• [Study material]
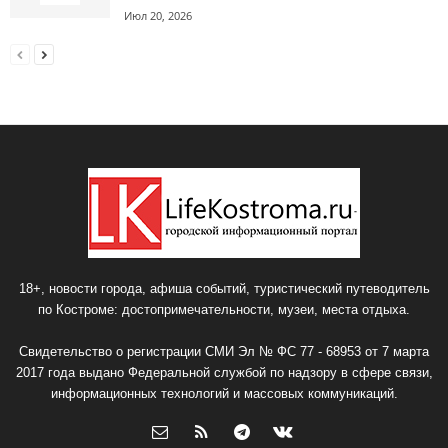
Июл 20, 2026
18+, новости города, афиша событий, туристический путеводитель
по Костроме: достопримечательности, музеи, места отдыха.
Свидетельство о регистрации СМИ Эл № ФС 77 - 68953 от 7 марта
2017 года выдано Федеральной службой по надзору в сфере связи,
информационных технологий и массовых коммуникаций.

• [Your assignment] The answer should be the exact lines running from the line containing "по Костроме: достопримечательности, музеи, места" to the last line of the entries, with nothing else.

• [Reply to the exercise]
по Костроме: достопримечательности, музеи, места отдыха.
Свидетельство о регистрации СМИ Эл № ФС 77 - 68953 от 7 марта
2017 года выдано Федеральной службой по надзору в сфере связи,
информационных технологий и массовых коммуникаций.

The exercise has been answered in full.